While they stood over Dora, Loney came creeping softly from the hallway where Dopey had left him, supposing him to be dead; and, unnoticed, he crept to the bench and crouched behind it unobserved, and silently wiped the blood that flowed from the wound in his head.
Pierson started with Dora toward the cellar-steps, but Dopey checked him, saying:
“Not that way, cull. De street is full of people. I know dis place like a book. Go out that door”—pointing to the door leading into the little stairway and hall. “You’ll find a gratin’ openin’ into an alley-way. I’ll go ’round and meet you dere wid Red Mike and his cab. Mike’s me pal, he is. Dere’s only one way to do a t’ing, an’ dat’s de right way. See?”
“Then, hurry! hurry!”
John then staggered out the way Dopey had indicated, with the insensible Dora in his arms, while Dopey sneaked cautiously up the cellar-steps to the street.
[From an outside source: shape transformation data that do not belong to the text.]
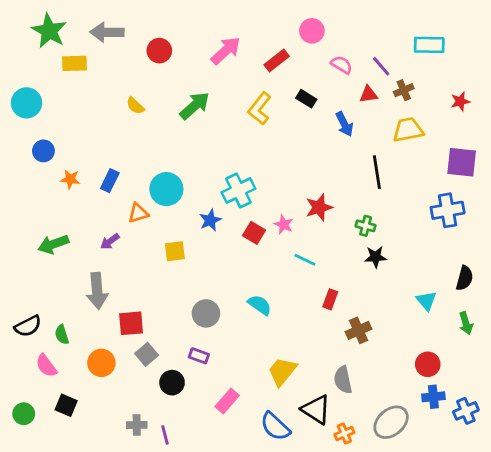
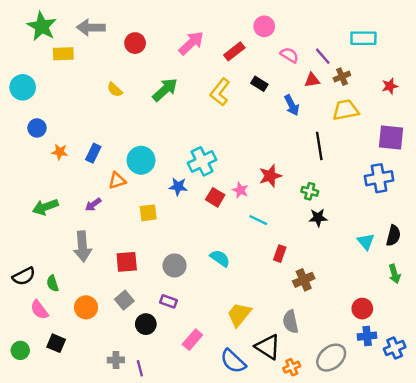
blue star: (210, 220) -> (178, 187), turned 30
cyan triangle: (426, 301) -> (366, 242), moved
red square: (131, 323) -> (127, 262), moved

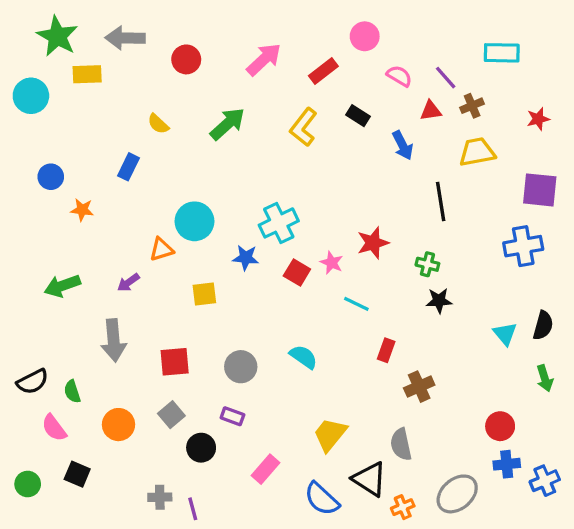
cyan circle: (23, 87) -> (31, 96), moved
blue rectangle: (93, 153) -> (128, 167), moved

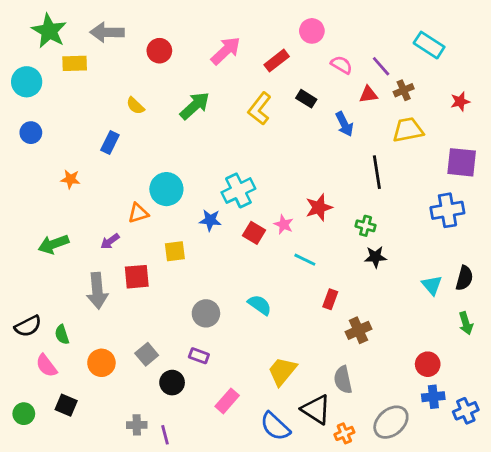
cyan rectangle: (502, 53) -> (429, 45), turned 32
blue circle: (51, 177) -> (31, 133), moved
red square: (175, 362) -> (137, 277), moved

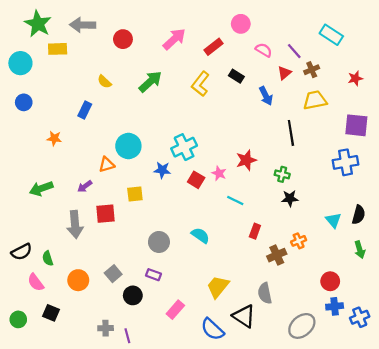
red triangle: (368, 94) -> (284, 73), turned -32
orange cross: (344, 433) -> (299, 241), moved

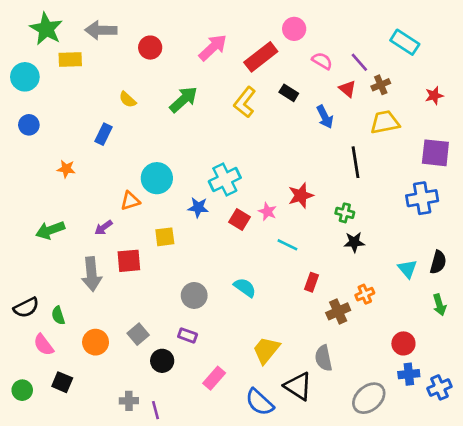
red rectangle: (213, 47) -> (261, 57), size x1.4
red triangle: (284, 73) -> (347, 89), turned -40

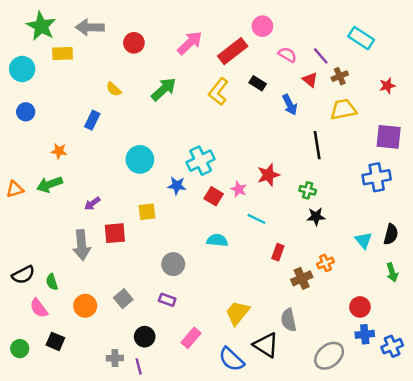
orange triangle: (130, 201) -> (15, 189), moved
green arrow: (50, 230) -> (49, 184), moved
cyan semicircle: (245, 287) -> (217, 240), moved, turned -30
black circle: (162, 361) -> (145, 337), moved

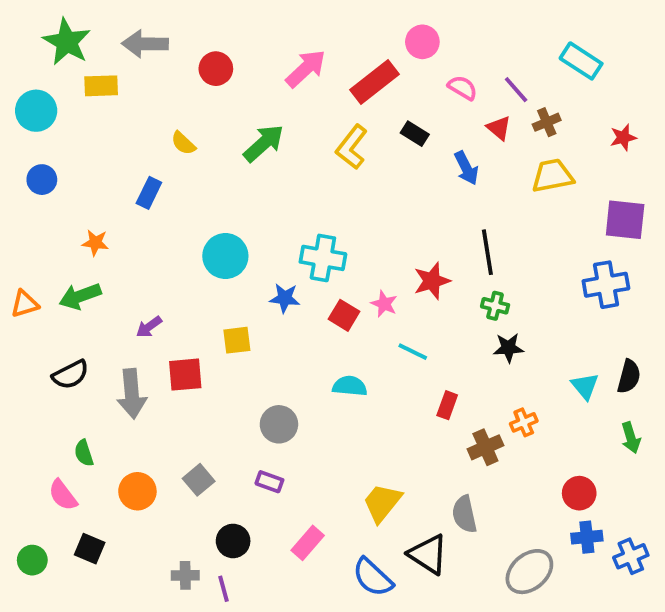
black line: (317, 145) -> (487, 252), moved
cyan cross: (201, 161) -> (323, 258), turned 36
black semicircle: (23, 275) -> (71, 375), moved

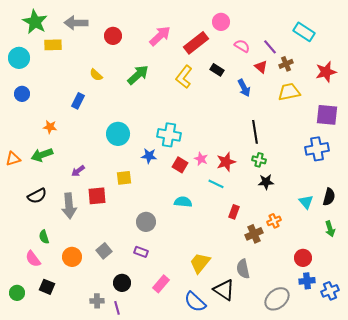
red star: (623, 137) -> (326, 72), size x1.5
red star: (432, 281) -> (226, 162), moved

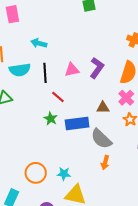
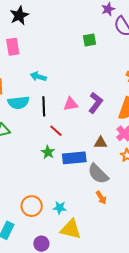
orange arrow: (105, 163) -> (101, 198), turned -48

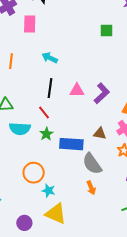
cyan semicircle: (18, 103) -> (20, 129), moved
red line: (56, 131) -> (44, 112), moved
orange circle: (32, 206) -> (34, 173), moved

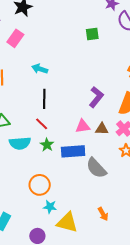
pink rectangle: (30, 24) -> (15, 38), turned 42
pink triangle: (77, 90) -> (83, 126), moved
brown triangle: (100, 133) -> (102, 129), moved
orange arrow: (91, 188) -> (103, 214), moved
cyan star: (49, 191) -> (50, 207), moved

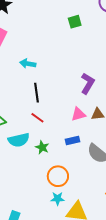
green star: (47, 145) -> (42, 147), moved
blue rectangle: (73, 151) -> (72, 140), size x0.6
orange circle: (40, 185) -> (58, 176), moved

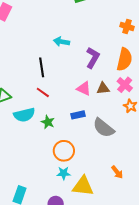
cyan arrow: (28, 64) -> (62, 42), moved
pink triangle: (78, 114) -> (84, 89), turned 42

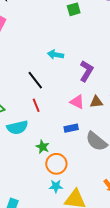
black line: (42, 67) -> (35, 80), turned -30
red line: (43, 92) -> (36, 105), turned 32
green star: (48, 122) -> (43, 147), moved

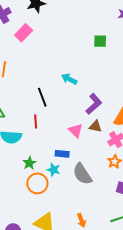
brown triangle: (96, 102) -> (95, 126), moved
cyan star: (56, 186) -> (54, 170), moved

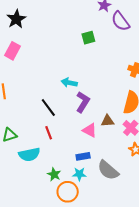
purple L-shape: (94, 104) -> (83, 102), moved

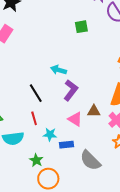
cyan star: (79, 174) -> (50, 134), moved

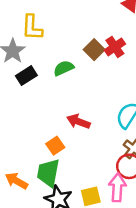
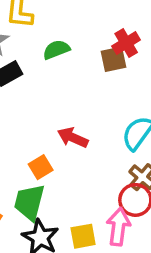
brown square: (94, 50) -> (114, 59), moved, turned 30
green semicircle: (64, 68) -> (56, 50), moved

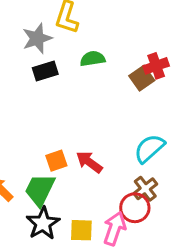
brown square: (114, 59) -> (142, 78), turned -35
red arrow: (73, 138) -> (89, 162), moved

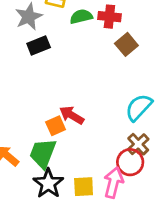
green semicircle: (93, 59) -> (81, 17), moved
red cross: (156, 66) -> (109, 17), moved, turned 30
red arrow: (89, 162) -> (72, 115), moved

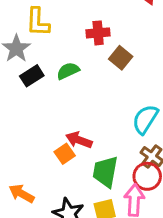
green semicircle: (81, 17) -> (68, 71), moved
green trapezoid: (43, 153) -> (105, 172), moved

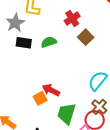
red cross: (98, 33) -> (72, 18), turned -35
black rectangle: (32, 76) -> (24, 43), turned 35

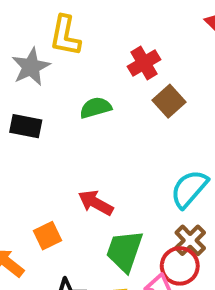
black rectangle: (24, 43) -> (26, 126), moved
orange square: (40, 98) -> (47, 236), moved

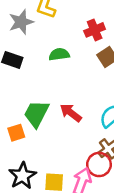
red arrow: (96, 203) -> (71, 113), moved
green trapezoid: (125, 251) -> (36, 114), moved

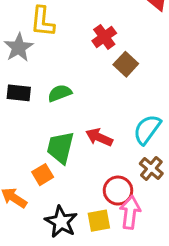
green semicircle: (59, 54) -> (60, 93), moved
red circle: (99, 164) -> (118, 191), moved

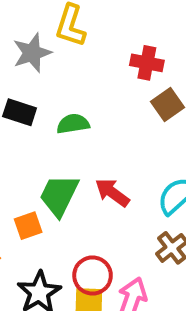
red cross: (104, 37) -> (147, 63), turned 35
red circle: (118, 191) -> (93, 276), moved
A few moments of silence passed in that little shop, then Loney sobbed once with the pain in his head and the knowledge that Dora had been carried off by that bad man, and he was powerless to save her. Then his senses left him and he sank back unconscious.
With a glad and resonant voice the happy shoemaker shouted down the steps as he made his appearance then:
“Dora, Dora, I have de nice present for you—from de Bennie. Your ring of betrothal. I tellet him I wouldn’t let you vear it now, and it is all fixet. Now, you get merrit on your eighteenth birthday, eh? Vot you say! Vy, vot is dot? De man mit de ‘stickers’! Yust deat drunk! Dot Bowery booze vos too much for him—efen him. Vake up, Mister; vake up! You can’t sleep here. Vat’s dot—ploot! Mein Gott! he is hurted!”
While the shoemaker was shaking and talking to “Bill,” the latter raised on his elbow, saying:
“My friend, I’m hurt to the death. Shot in the back by the Mexican who wronged my sister. I played fox until he had gone. I’m going over the range fast—fast, pardner, and the night is coming on. I can hardly see.”